ACTIVITY
Scan the material below for the string "piscine". Report every line that has it.
::: SUPPLIED DATA
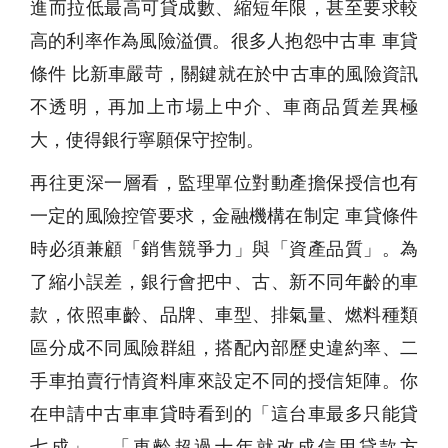
進而拉低最高可貸成數、縮短年限，甚至要求較
高的利率作為風險溢價。很多人抱怨中古車 車貸
條件 比新車嚴苛，關鍵就在於中古車的風險資訊
不透明，再加上市場上中介、車商品質差異極
大，使得銀行寧願保守控制。
再往更深一層看，監理單位對動產擔保授信也有
一定的風險控管要求，金融機構在制定 車貸條件
時必須兼顧「銷售競爭力」與「資產品質」。為
了縮小誤差，銀行會把中、古、新不同年齡的車
款，依照車齡、品牌、車型、排氣量、燃料種類
區分成不同風險群組，搭配內部歷史違約率、二
手車拍賣行情資料庫來設定不同的授信矩陣。你
在申請中古車車貸時看到的「這台車最多只能貸
七成」、「車齡超過十年就改成信用貸款方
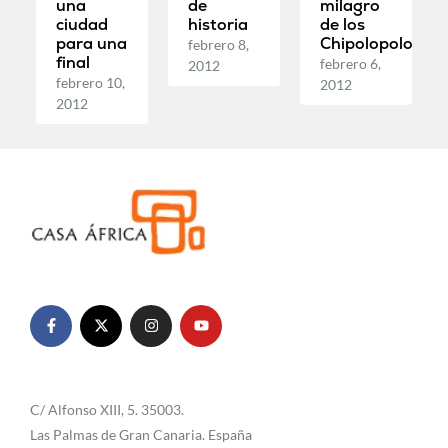
una
de
milagro
ciudad
historia
de los
para una
Chipolopolo
febrero 8,
final
febrero 6,
2012
febrero 10,
2012
2012
C/ Alfonso XIII, 5. 35003.
Las Palmas de Gran Canaria. España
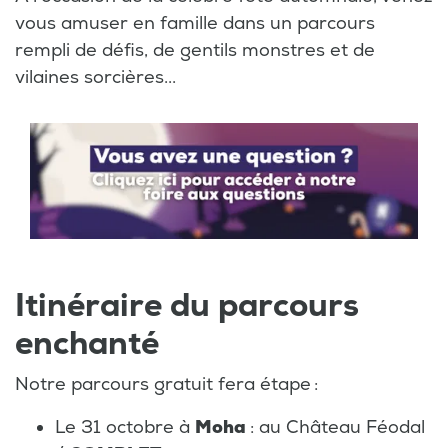
vous amuser en famille dans un parcours
rempli de défis, de gentils monstres et de
vilaines sorcières...
Itinéraire du parcours
enchanté
Notre parcours gratuit fera étape :
Le 31 octobre à
Moha
: au Château Féodal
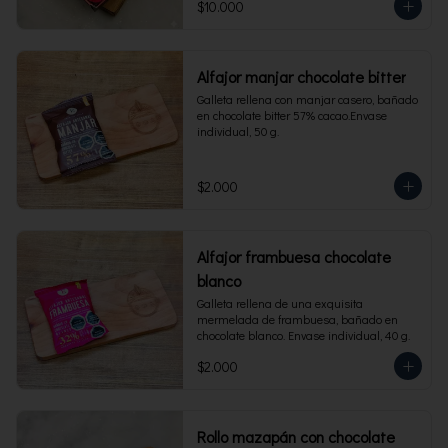
$10.000
Alfajor manjar chocolate bitter
Galleta rellena con manjar casero, bañado 
en chocolate bitter 57% cacao.Envase 
individual, 50 g.
$2.000
Alfajor frambuesa chocolate
blanco
Galleta rellena de una exquisita 
mermelada de frambuesa, bañado en 
chocolate blanco. Envase individual, 40 g.
$2.000
Rollo mazapán con chocolate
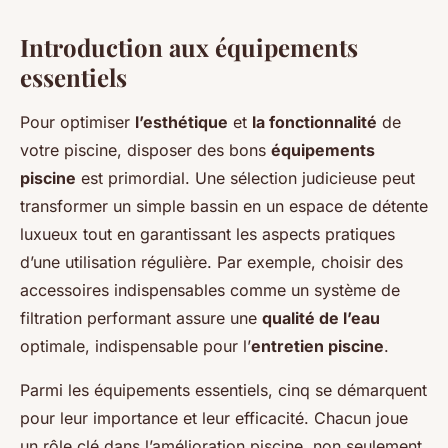
Introduction aux équipements
essentiels
Pour optimiser
l’esthétique
et
la fonctionnalité
de
votre piscine, disposer des bons
équipements
piscine
est primordial. Une sélection judicieuse peut
transformer un simple bassin en un espace de détente
luxueux tout en garantissant les aspects pratiques
d’une utilisation régulière. Par exemple, choisir des
accessoires indispensables comme un système de
filtration performant assure une
qualité de l’eau
optimale, indispensable pour l’
entretien piscine
.
Parmi les équipements essentiels, cinq se démarquent
pour leur importance et leur efficacité. Chacun joue
un rôle clé dans l’amélioration piscine, non seulement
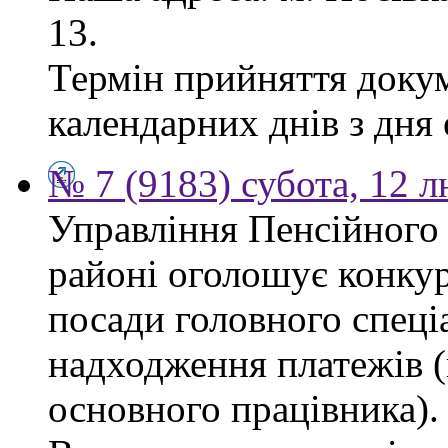
13.
Термін прийняття докум
календарних днів з дня
№ 7 (9183) субота, 12 
Управління Пенсійного
районі оголошує конкур
посади головного спеціа
надходження платежів (
основного працівника).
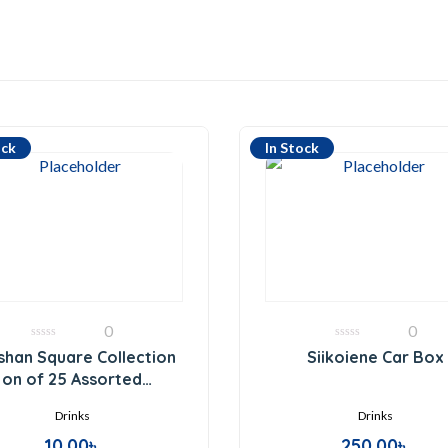
ock
In Stock
0
0
0
0
shan Square Collection
Siikoiene Car Box
out
out
of
of
on of 25 Assorted
5
5
Fragrances
Drinks
Drinks
10.00
৳
250.00
৳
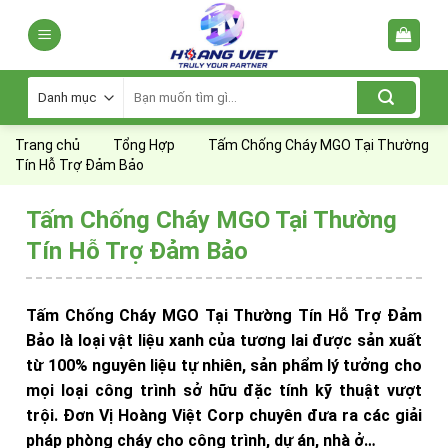
Skip
to
content
Tìm
kiếm:
Trang chủ
Tổng Hợp
Tấm Chống Cháy MGO Tại Thường
Tín Hỗ Trợ Đảm Bảo
Tấm Chống Cháy MGO Tại Thường
Tín Hỗ Trợ Đảm Bảo
Tấm Chống Cháy MGO Tại Thường Tín Hỗ Trợ Đảm
Bảo là loại vật liệu xanh của tương lai được sản xuất
từ 100% nguyên liệu tự nhiên, sản phẩm lý tưởng cho
mọi loại công trình sở hữu đặc tính kỹ thuật vượt
trội. Đơn Vị Hoàng Việt Corp chuyên đưa ra các giải
pháp phòng cháy cho công trình, dự án, nhà ở…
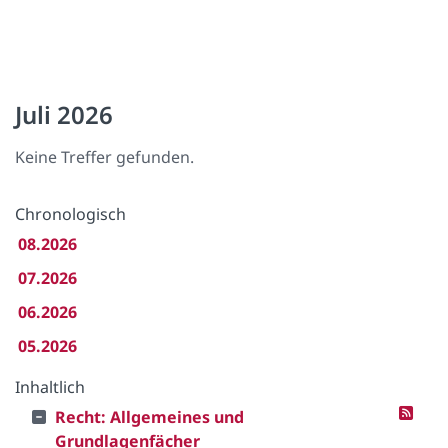
Juli 2026
Keine Treffer gefunden.
Chronologisch
08.2026
07.2026
06.2026
05.2026
Inhaltlich
Recht: Allgemeines und
Grundlagenfächer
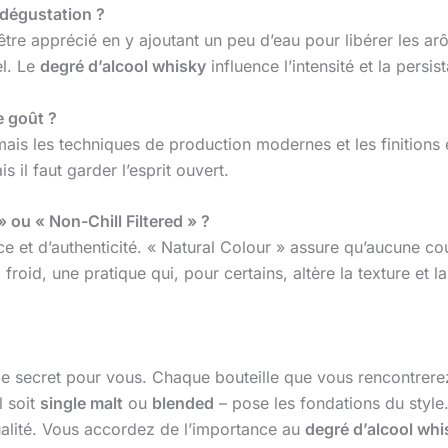
 dégustation ?
tre apprécié en y ajoutant un peu d’eau pour libérer les a
el. Le
degré d’alcool whisky
influence l’intensité et la persi
e goût ?
ais les techniques de production modernes et les finitions en
s il faut garder l’esprit ouvert.
 ou « Non-Chill Filtered » ?
et d’authenticité. « Natural Colour » assure qu’aucune coule
 froid, une pratique qui, pour certains, altère la texture et l
de secret pour vous. Chaque bouteille que vous rencontrerez
l soit
single malt
ou
blended
– pose les fondations du style
qualité. Vous accordez de l’importance au
degré d’alcool whi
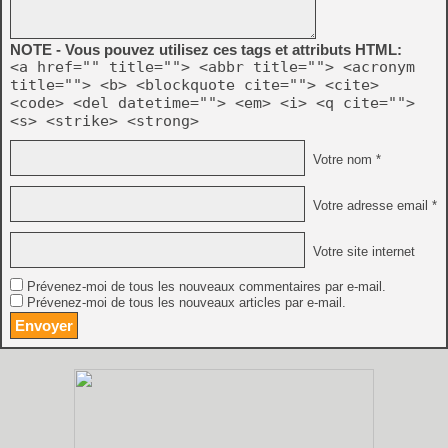
NOTE - Vous pouvez utilisez ces tags et attributs HTML:
<a href="" title=""> <abbr title=""> <acronym
title=""> <b> <blockquote cite=""> <cite>
<code> <del datetime=""> <em> <i> <q cite="">
<s> <strike> <strong>
Votre nom *
Votre adresse email *
Votre site internet
Prévenez-moi de tous les nouveaux commentaires par e-mail.
Prévenez-moi de tous les nouveaux articles par e-mail.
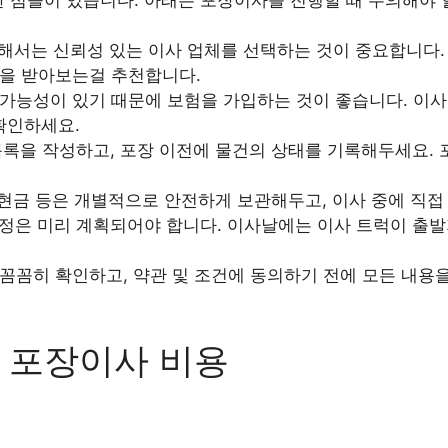
서는 신뢰성 있는 이사 업체를 선택하는 것이 중요합니다. 
을 받아보는걸 추천합니다.
가능성이 있기 때문에 보험을 가입하는 것이 좋습니다. 이사
확인하세요.
록을 작성하고, 포장 이전에 물건의 상태를 기록해두세요. 
 현금 등은 개별적으로 안전하게 보관해두고, 이사 중에 직접
정은 미리 계획되어야 합니다. 이사날에는 이사 트럭이 출발
꼼꼼히 확인하고, 약관 및 조건에 동의하기 전에 모든 내용
 포장이사 비용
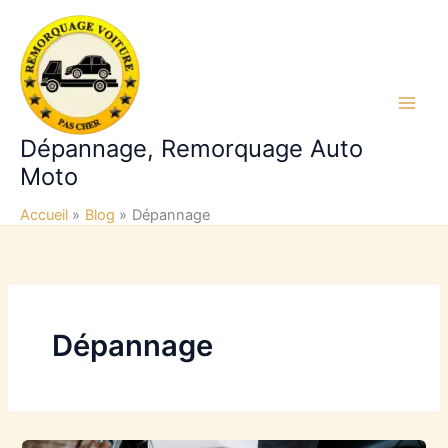
Aller
au
contenu
Main
Dépannage, Remorquage Auto
Men
Moto
Accueil
Blog
Dépannage
Dépannage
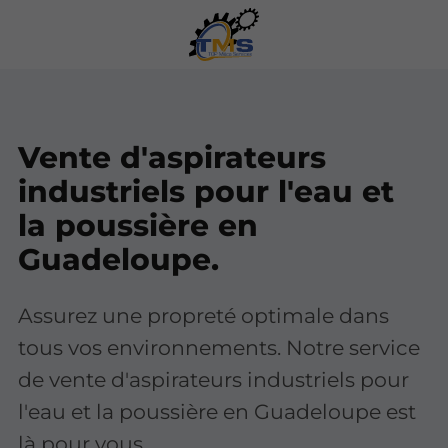
Vente d'aspirateurs
industriels pour l'eau et
la poussière en
Guadeloupe.
Assurez une propreté optimale dans
tous vos environnements. Notre service
de vente d'aspirateurs industriels pour
l'eau et la poussière en Guadeloupe est
là pour vous.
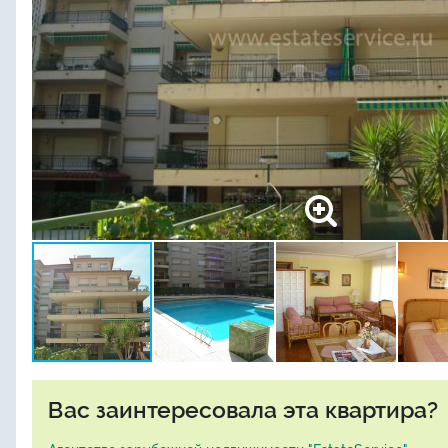
Вас заинтересовала эта квартира?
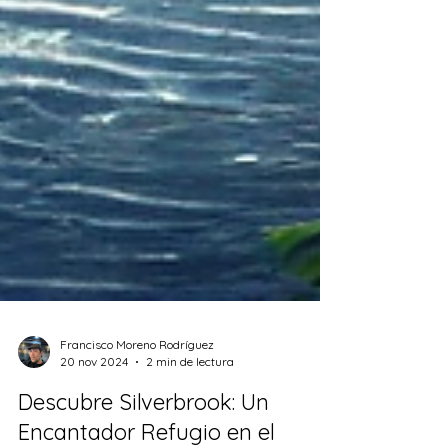
Francisco Moreno Rodríguez
20 nov 2024
2 min de lectura
Descubre Silverbrook: Un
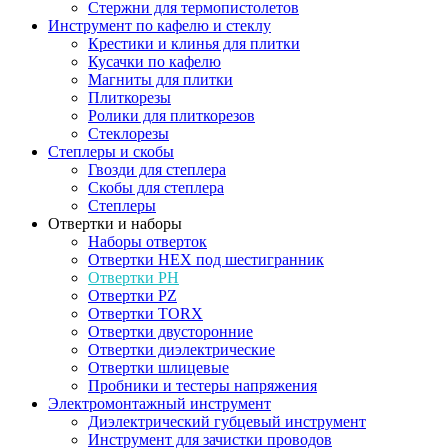
Стержни для термопистолетов
Инструмент по кафелю и стеклу
Крестики и клинья для плитки
Кусачки по кафелю
Магниты для плитки
Плиткорезы
Ролики для плиткорезов
Стеклорезы
Степлеры и скобы
Гвозди для степлера
Скобы для степлера
Степлеры
Отвертки и наборы
Наборы отверток
Отвертки HEX под шестигранник
Отвертки PH
Отвертки PZ
Отвертки TORX
Отвертки двусторонние
Отвертки диэлектрические
Отвертки шлицевые
Пробники и тестеры напряжения
Электромонтажный инструмент
Диэлектрический губцевый инструмент
Инструмент для зачистки проводов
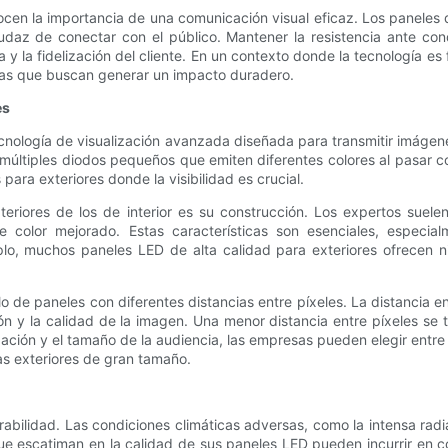
cen la importancia de una comunicación visual eficaz. Los paneles 
daz de conectar con el público. Mantener la resistencia ante condi
 y la fidelización del cliente. En un contexto donde la tecnología es
esas que buscan generar un impacto duradero.
es
ecnología de visualización avanzada diseñada para transmitir imágene
ltiples diodos pequeños que emiten diferentes colores al pasar corr
para exteriores donde la visibilidad es crucial.
teriores de los de interior es su construcción. Los expertos suele
 de color mejorado. Estas características son esenciales, espec
lo, muchos paneles LED de alta calidad para exteriores ofrecen ni
 de paneles con diferentes distancias entre píxeles. La distancia ent
ión y la calidad de la imagen. Una menor distancia entre píxeles se
ización y el tamaño de la audiencia, las empresas pueden elegir entre
as exteriores de gran tamaño.
urabilidad. Las condiciones climáticas adversas, como la intensa radi
e escatiman en la calidad de sus paneles LED pueden incurrir en co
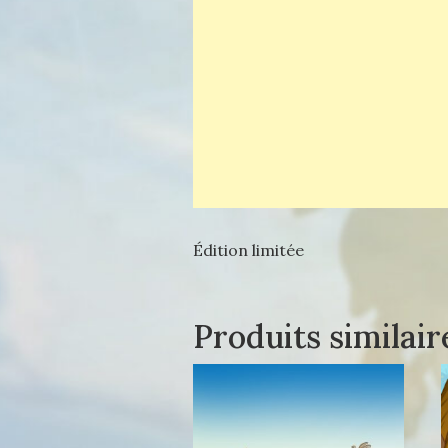
Édition limitée
Produits similair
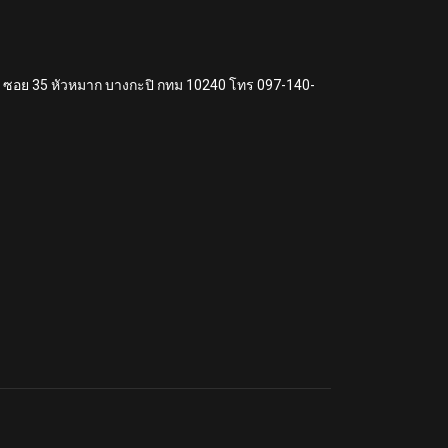
แหง ซอย 35 หัวหมาก บางกะปิ กทม 10240 โทร 097-140-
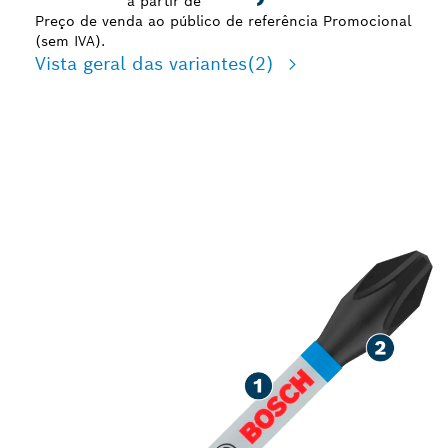
a partir de
Preço de venda ao público de referência Promocional
(sem IVA).
Vista geral das variantes
(2)
APARAFUSAMENTO
ROBUSTO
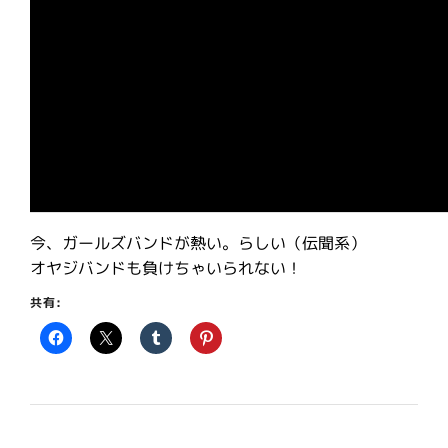
今、ガールズバンドが熱い。らしい（伝聞系）
オヤジバンドも負けちゃいられない！
共有:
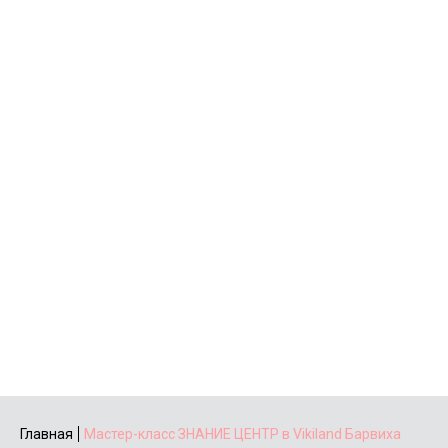
Главная
Мастер-класс ЗНАНИЕ ЦЕНТР в Vikiland Барвиха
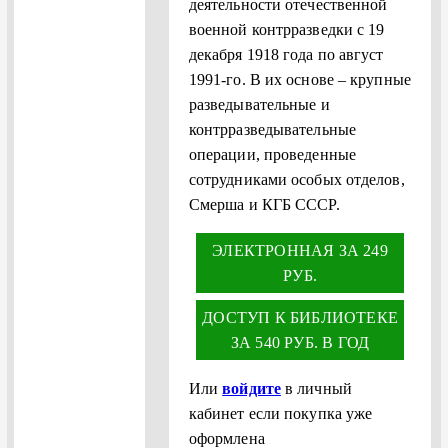
деятельности отечественной
военной контрразведки с 19
декабря 1918 года по август
1991-го. В их основе – крупные
разведывательные и
контрразведывательные
операции, проведенные
сотрудниками особых отделов,
Смерша и КГБ СССР.
ЭЛЕКТРОННАЯ ЗА 249
РУБ.
ДОСТУП К БИБЛИОТЕКЕ
ЗА 540 РУБ. В ГОД
Или
войдите
в личный
кабинет если покупка уже
оформлена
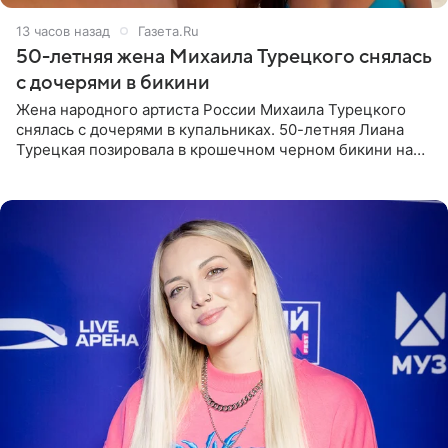
13 часов назад
Газета.Ru
50-летняя жена Михаила Турецкого снялась
с дочерями в бикини
Жена народного артиста России Михаила Турецкого
снялась с дочерями в купальниках. 50-летняя Лиана
Турецкая позировала в крошечном черном бикини на
пляже в Италии. Ее старшая дочь Сарина для отдыха
выбрала бандо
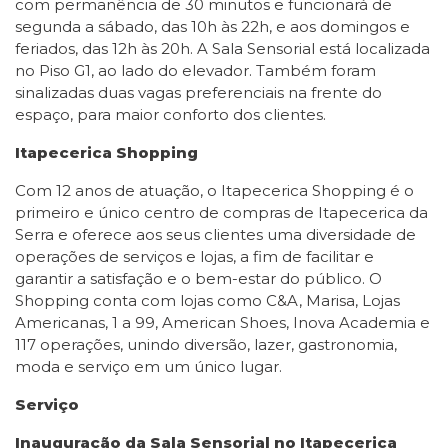
com permanência de 30 minutos e funcionará de
segunda a sábado, das 10h às 22h, e aos domingos e
feriados, das 12h às 20h. A Sala Sensorial está localizada
no Piso G1, ao lado do elevador. Também foram
sinalizadas duas vagas preferenciais na frente do
espaço, para maior conforto dos clientes.
Itapecerica Shopping
Com 12 anos de atuação, o Itapecerica Shopping é o
primeiro e único centro de compras de Itapecerica da
Serra e oferece aos seus clientes uma diversidade de
operações de serviços e lojas, a fim de facilitar e
garantir a satisfação e o bem-estar do público. O
Shopping conta com lojas como C&A, Marisa, Lojas
Americanas, 1 a 99, American Shoes, Inova Academia e
117 operações, unindo diversão, lazer, gastronomia,
moda e serviço em um único lugar.
Serviço
Inauguração da Sala Sensorial no Itapecerica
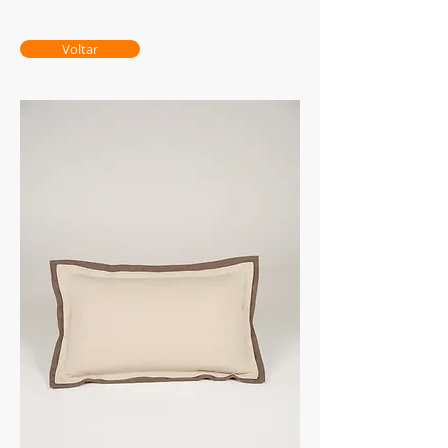
Voltar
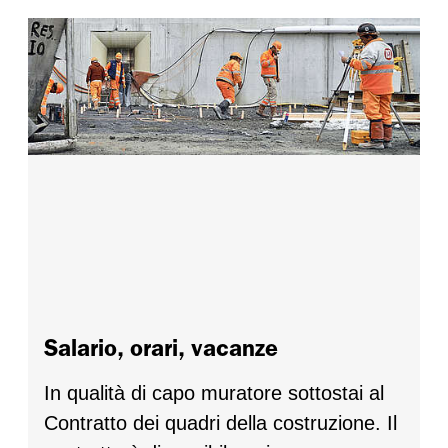
Salario, orari, vacanze
In qualità di capo muratore sottostai al
Contratto dei quadri della costruzione. Il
::::::
ANSWER SECTION
votre piscine, disposer des bons
piscine
entretien piscine
un rôle clé dans l’amélioration piscine, non seulement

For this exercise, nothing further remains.